The existence of free gas in pores will significantly affect the elastic wave velocity and attenuation coefficient of aqueous sediments. However, because the gas content and distribution are difficult to be accurately obtained through experiments, it is difficult to accurately characterize the relationship between elastic wave velocity and gas content, which may lead to the evaluation error of gas saturation in sediments. In this study, we applied the combined detection technology of X-CT and ultrasonic detection to simultaneously obtain the volume proportion of each phase and acoustic velocity of the selected marine sediments, respectively. On the basis of experiments, the applicability of effective medium theory (EMT), Biot-Gassmann theory by Lee (BGTL) and simplified three-phase equation (STPE) is verified. Meanwhile, the bulk modulus of pore fluid (Kfl) is recalculated by integrating Wood's and Domenico's equations by introducing calibration constant J to adapt to different reservoir conditions.
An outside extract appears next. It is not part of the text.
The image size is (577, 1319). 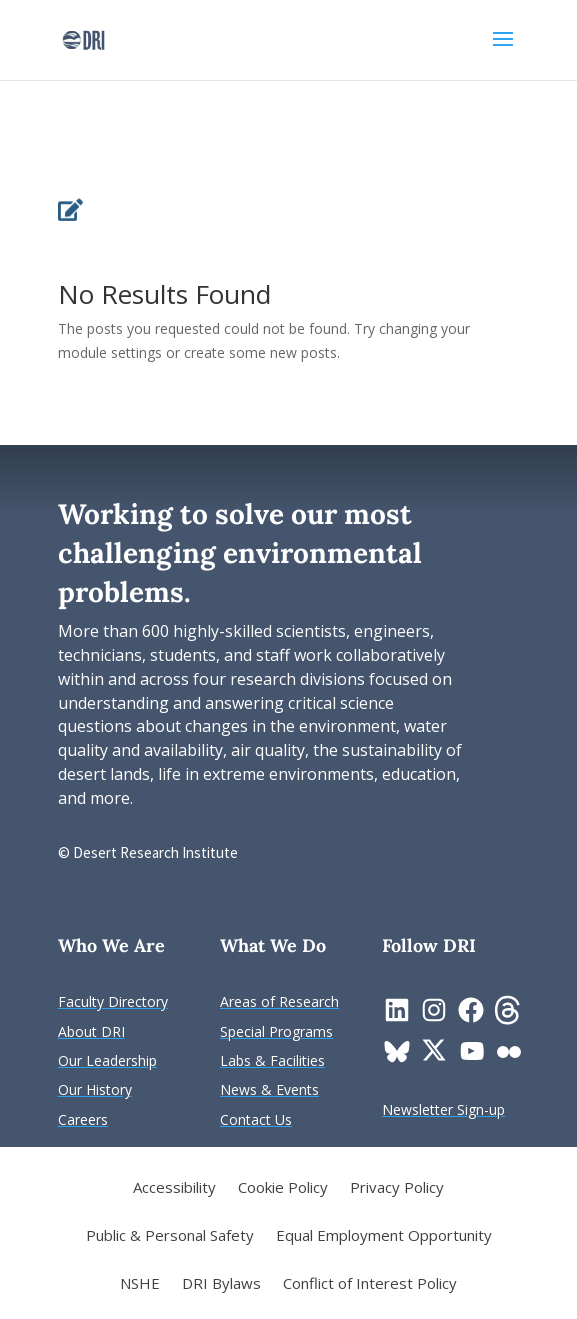 What do you see at coordinates (83, 38) in the screenshot?
I see `[link]` at bounding box center [83, 38].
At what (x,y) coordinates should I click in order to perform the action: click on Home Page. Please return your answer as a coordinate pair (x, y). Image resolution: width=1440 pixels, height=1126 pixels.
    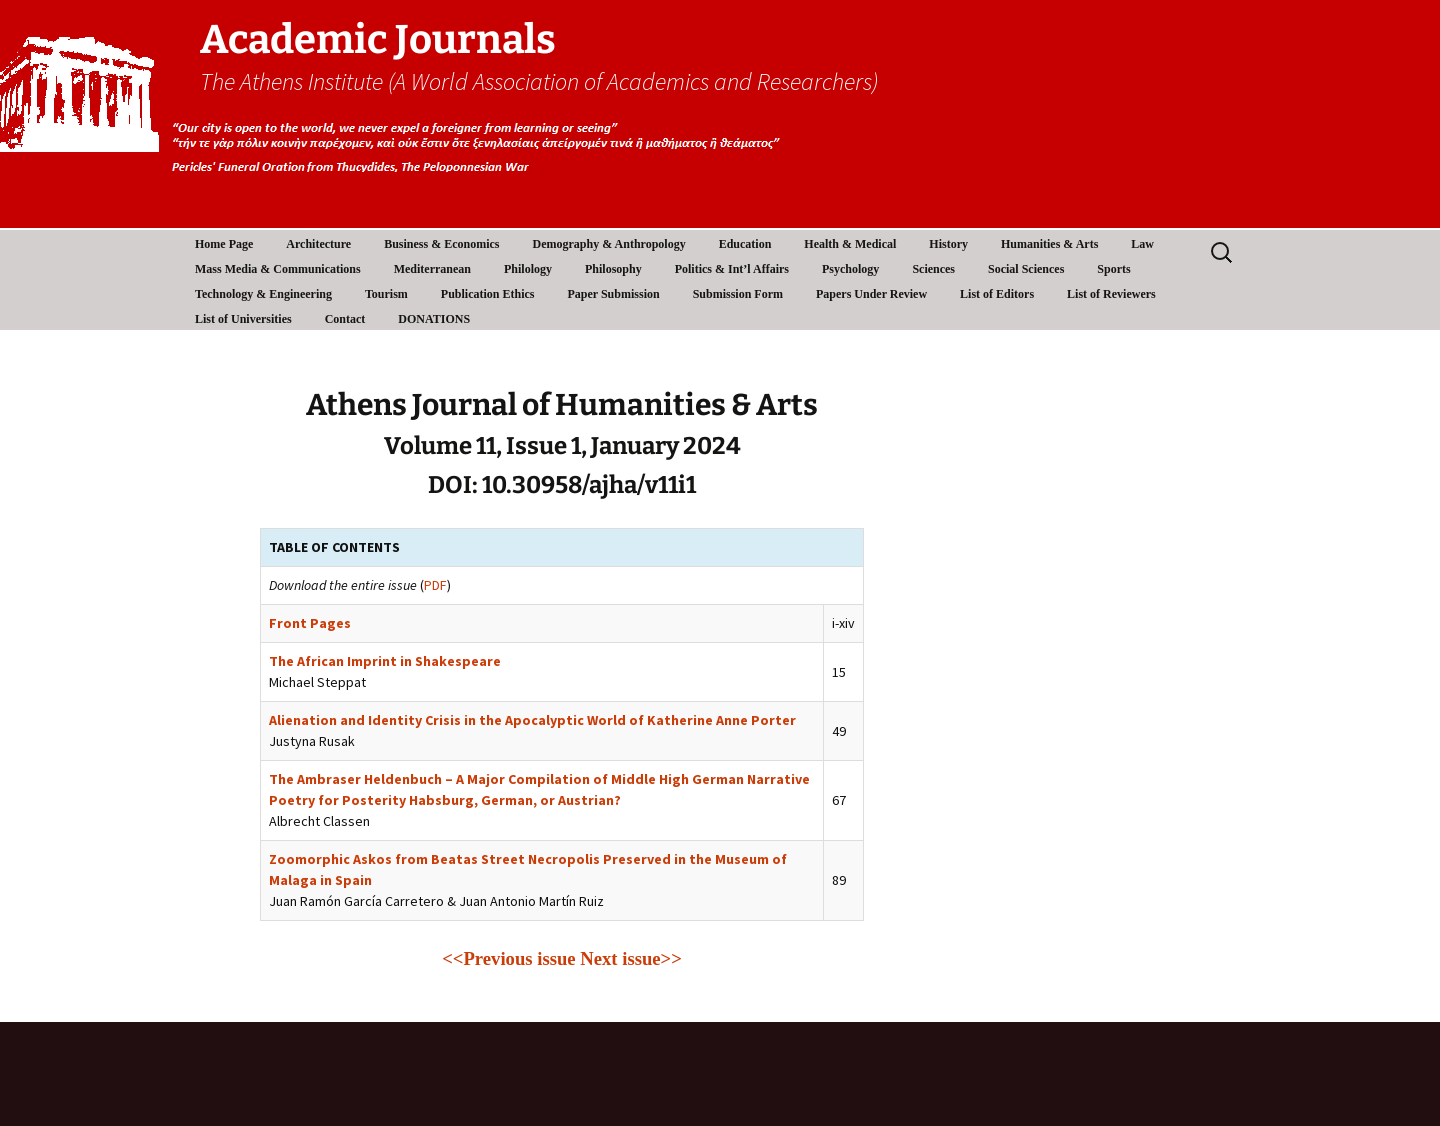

The results show that the elastic wave velocities predicted by BGTL and STPE are more accurate compared with other gas estimation models. When J = −0.8, the acoustic velocity of sedimentary medium predicted by BGTL is more consistent with the experimental data. In addition, we apply the model to the elastic wave velocity data from ODP 204 Hole 1245 and obtain the free gas saturation. The results provide a theoretical and practical application reference for accurately estimating the free gas saturation in marine sediments.